Chef Quirijn Rademake (Quib) joins me for a chat, he is obviously in his element here, and tells me that when he arrived on the deck of Gado Gado four years ago, his first thought was, “This is awesome, this is beautiful.” Dutch born, but world inspired, Quib is a master of innovation, for him the kitchen is a culinary laboratory where he is given free reign to experiment with flavours, textures and ingredients, creating ever changing degustation menus and a la carte variations. When the restaurant closed for renovations last year he took the opportunity to revamp the menu; glancing through I detect Mediterranean and French influences, but he tells me that the focus isn’t so much on a particular type of cuisine, but rather on achieving consistency and acquiring quality local produce. It was  his idea to start La Plaga, a 9000 sq meter farm in the verdant hills of Tabanan which supplies the restaurant. He happily spends one day a week at the farm,  where vegetables ripening on the vine and the herbs and salads flourishing in the greenhouse provide inspiration for his five course degustation menu. “An a la carte menu is straight forward,” he tells me, “A degustation menu can be more adventurous, a chance to show off.”

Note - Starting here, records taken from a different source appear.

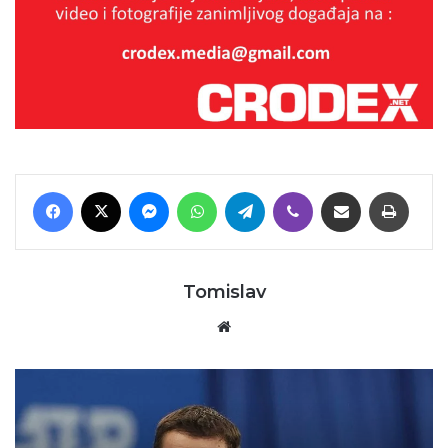
Facebook
X
Messenger
WhatsApp
Telegram
Viber
Podijeli putem E-maila
Printaj
Tomislav
Website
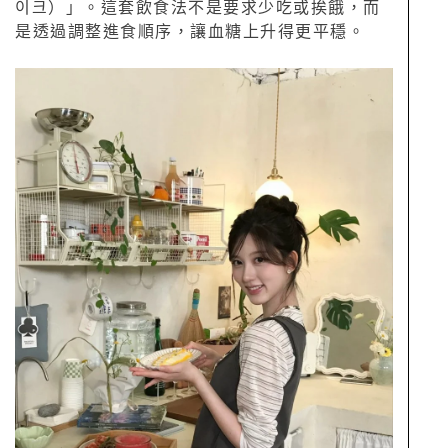
이크）」。這套飲食法不是要求少吃或挨餓，而
是透過調整進食順序，讓血糖上升得更平穩。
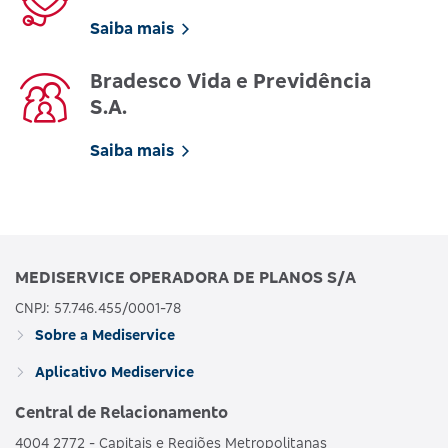
Saiba mais
Bradesco Vida e Previdência
S.A.
Saiba mais
MEDISERVICE OPERADORA DE PLANOS S/A
CNPJ: 57.746.455/0001-78
Sobre a Mediservice
Aplicativo Mediservice
Central de Relacionamento
4004 2772 - Capitais e Regiões Metropolitanas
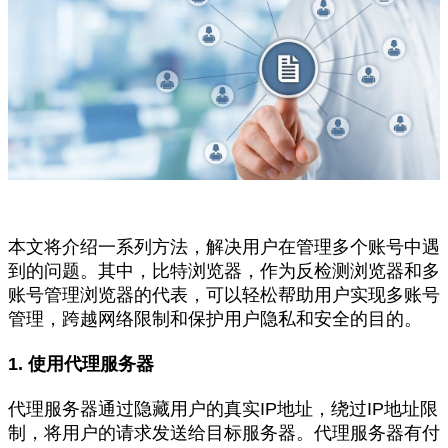
本文将介绍一系列方法，解决用户在管理多个账号中遇
到的问题。其中，比特浏览器，作为反检测浏览器和多
账号管理浏览器的代表，可以轻松帮助用户实现多账号
管理，跨越网络限制和保护用户隐私和安全的目的。
1. 使用代理服务器
代理服务器通过隐藏用户的真实IP地址，绕过IP地址限
制，将用户的请求发送给目标服务器。代理服务器有付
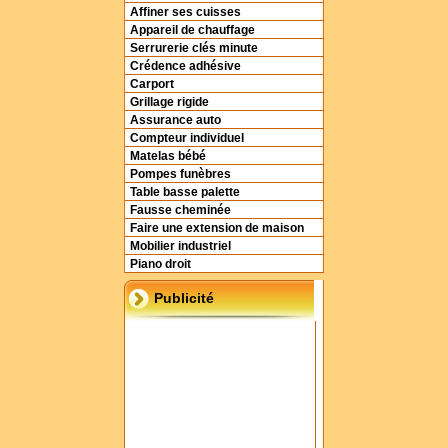
Affiner ses cuisses
Appareil de chauffage
Serrurerie clés minute
Crédence adhésive
Carport
Grillage rigide
Assurance auto
Compteur individuel
Matelas bébé
Pompes funèbres
Table basse palette
Fausse cheminée
Faire une extension de maison
Mobilier industriel
Piano droit
Publicité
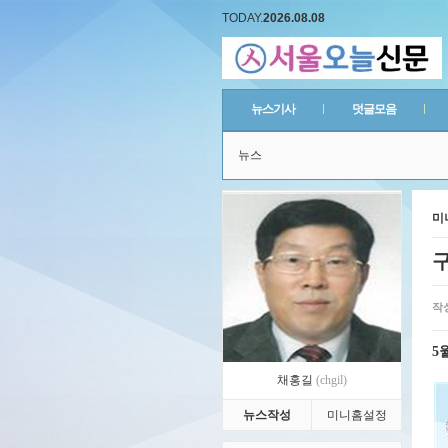
TODAY.
2026.08.08
뉴스기사
덧글모음
뉴스
미
구
작
5
채홍길
(chgil)
뉴스작성
미니홈설정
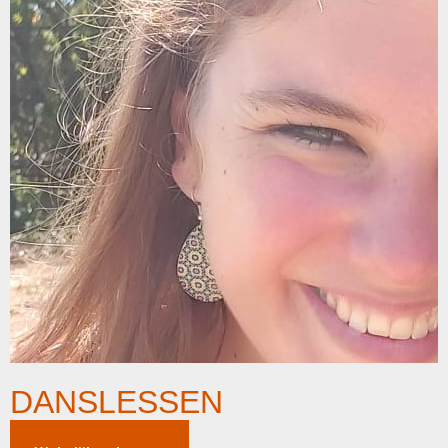
DANSLESSEN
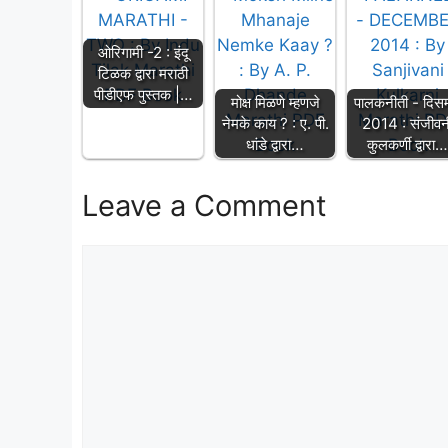
ओरिगामी -2 : इंदू
टिळक द्वारा मराठी
पीडीएफ पुस्तक |…
मोक्ष मिळणे म्हणजे
पालकनीती - दिसम
नेमके काय ? : ए. पी.
2014 : संजीवन
धांडे द्वारा…
कुलकर्णी द्वारा
Leave a Comment
Comment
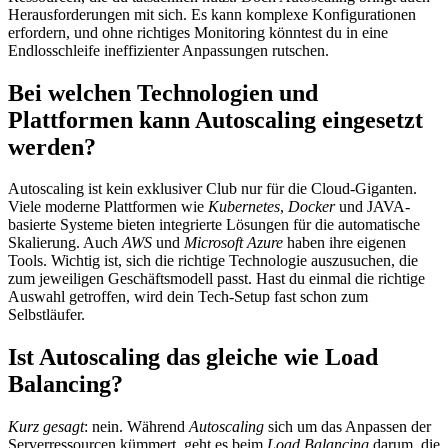
Herausforderungen mit sich. Es kann komplexe Konfigurationen
erfordern, und ohne richtiges Monitoring könntest du in eine
Endlosschleife ineffizienter Anpassungen rutschen.
Bei welchen Technologien und
Plattformen kann Autoscaling eingesetzt
werden?
Autoscaling ist kein exklusiver Club nur für die Cloud-Giganten.
Viele moderne Plattformen wie
Kubernetes
,
Docker
und JAVA-
basierte Systeme bieten integrierte Lösungen für die automatische
Skalierung. Auch
AWS
und
Microsoft Azure
haben ihre eigenen
Tools. Wichtig ist, sich die richtige Technologie auszusuchen, die
zum jeweiligen Geschäftsmodell passt. Hast du einmal die richtige
Auswahl getroffen, wird dein Tech-Setup fast schon zum
Selbstläufer.
Ist Autoscaling das gleiche wie Load
Balancing?
Kurz gesagt
: nein. Während
Autoscaling
sich um das Anpassen der
Serverressourcen kümmert, geht es beim
Load Balancing
darum, die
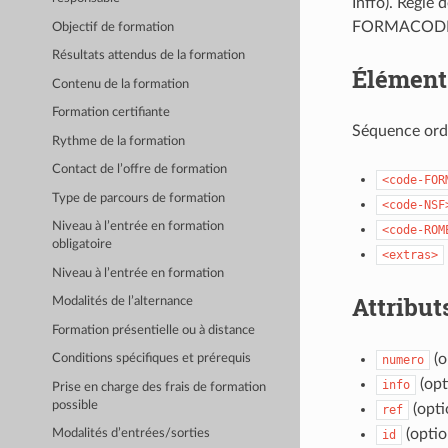
Inffo). Règle
FORMACODE p
Objectif de formation
Résultats attendus de la formation
Élément
Contenu de la formation
Formation certifiante
Séquence ord
Rythme de la formation
Contact de l’offre de formation
<code-FOR
Type de parcours de formation
<code-NSF
Niveau à l’entrée en formation
<code-ROM
obligatoire
<extras>
Niveau à l’entrée en formation
Attribut
Modalités de l’alternance
Formation présentielle ou à distance
(o
Conditions spécifiques et prérequis
numero
(opt
info
Prise en charge des frais de formation
possible
(opti
ref
(optio
Modalités d’entrées/sorties
id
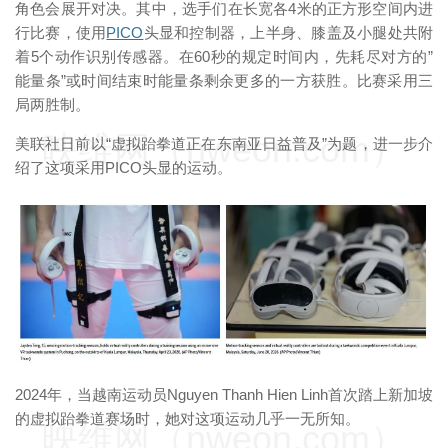
角色会展开对决。其中，选手们在长宽各4米的正方形空间内进
行比赛，使用
PICO
头显和控制器，上半身、膝盖及小腿处共附
着5个动作识别传感器。在60秒的规定时间内，先耗尽对方的”
能量条”或时间结束时能量条剩余更多的一方获胜。比赛采用三
局两胜制。
映维网（nweon.com）
美联社日前以“虚拟跆拳道正在东南亚日益普及”为题，进一步介
绍了这项采用PICO头显的运动。
2024年，当越南运动员Nguyen Thanh Hien Linh首次踏上新加坡
的虚拟跆拳道赛场时，她对这项运动几乎一无所知。
映维网（nweon.com）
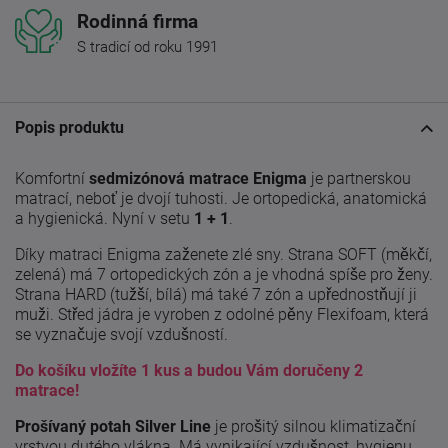
Rodinná firma
S tradicí od roku 1991
Popis produktu
Komfortní
sedmizónová
matrace Enigma
je partnerskou
matrací, neboť je dvojí tuhosti. Je ortopedická, anatomická
a hygienická. Nyní v setu
1 + 1
.
Díky matraci Enigma zaženete zlé sny. Strana SOFT (měkčí,
zelená) má 7 ortopedických zón a je vhodná spíše pro ženy.
Strana HARD (tužší, bílá) má také 7 zón a upřednostňují ji
muži. Střed jádra je vyroben z odolné pěny Flexifoam, která
se vyznačuje svojí vzdušností.
Do košíku vložíte 1 kus a budou Vám doručeny 2
matrace!
Prošívaný potah Silver Line
je prošitý silnou klimatizační
vrstvou dutého vlákna. Má vynikající vzdušnost, hygienu.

Tonight’s tasting menu starts with tuna tartar, delicate morsels of fish with a sublime combination of Thai yoghurt, avruga caviar and sweet and sour cucumber (fresh from the farm and bursting with sweetness.) In a lovely Quib touch, dainty little coriander flowers provide a softer flavour than the more commonly used seeds and leaves. Slipper lobster is next, with crispy mushrooms, and a mild sweet corn creme infused with a hint of komangi (Balinese lemon basil) oil to create a soft and wondrously fragrant flavour. The springy garden cress has been grown from seeds that Quib brought from Holland – it’s the tiny details that creates the magic! Grilled tenderloin with spinach puree, potato croutons and veal jus reduction is up next, but Quib is aware of my preference for vegetarian food and has concocted my 3rd course on the spot.  Pumpkin soup with curry spices, crunchy slivers of almonds, cubes of sweet beetroot and tart apple. He is smiling when he brings it out – he knows it is good. In fact,  it is absolutely divine, it almost seems wrong for a soup to taste this good.

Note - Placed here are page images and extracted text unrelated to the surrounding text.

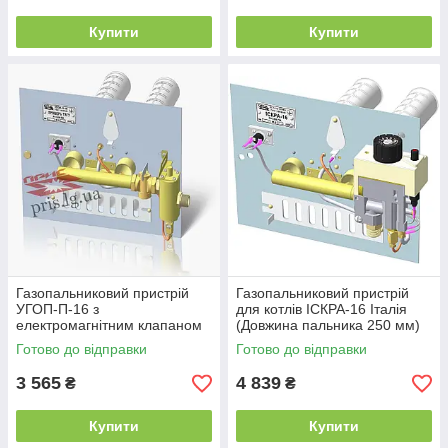
Купити
Купити
Газопальниковий пристрій
Газопальниковий пристрій
УГОП-П-16 з
для котлів ІСКРА-16 Італія
електромагнітним клапаном
(Довжина пальника 250 мм)
(Довжина пальника 250 мм)
Готово до відправки
Готово до відправки
3 565
4 839
₴
₴
Купити
Купити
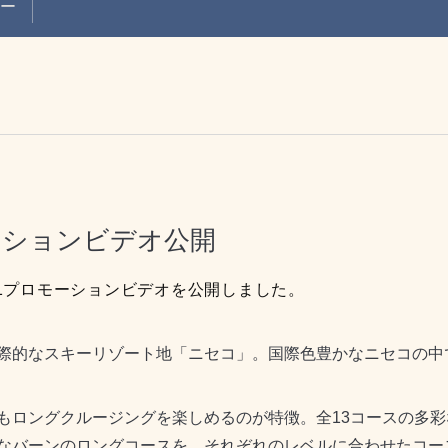
ュー
モーションビデオ公開
21プロモーションビデオを公開しました。
際的なスキーリゾート地「ニセコ」。国際色豊かなニセコの中
もロングクルージングを楽しめるのが特徴。全13コースの多
なバーンのロングコースを、それぞれのレベルに合わせたコー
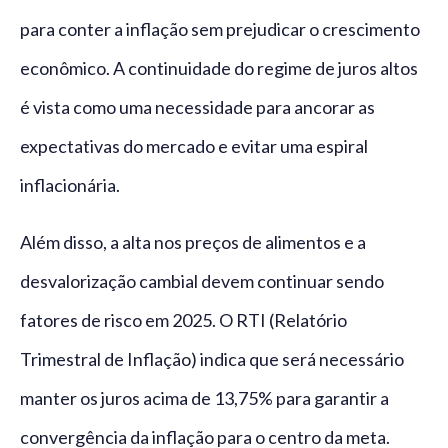
para conter a inflação sem prejudicar o crescimento
econômico. A continuidade do regime de juros altos
é vista como uma necessidade para ancorar as
expectativas do mercado e evitar uma espiral
inflacionária.
Além disso, a alta nos preços de alimentos e a
desvalorização cambial devem continuar sendo
fatores de risco em 2025. O RTI (Relatório
Trimestral de Inflação) indica que será necessário
manter os juros acima de 13,75% para garantir a
convergência da inflação para o centro da meta.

I have made sure to save space for dessert – Gado gado’s  classic chocolate melted cake has been on the menu for ten years and has a legendary reputation.  Also on the degustation menu tonight  is Quib’s own creation, Valrhona chocolate coulant with vanilla ice cream.  He wants me to try both!  Ahhhh, two desserts…..  the life of a restaurant critic is a tough one. I start with the classic melted cake, the gushing fountain of milky rich chocolate sauce combines beautifully with sweet mango sorbet and tart passion fruit sauce. The coulant is a darker, pure chocolate blend with almonds. One is not better than the other, they are just different. The same could be said of Gado Gado itself, it was fabulous as a club, and equally iconic as a restaurant, what’s important is that the legend lives on.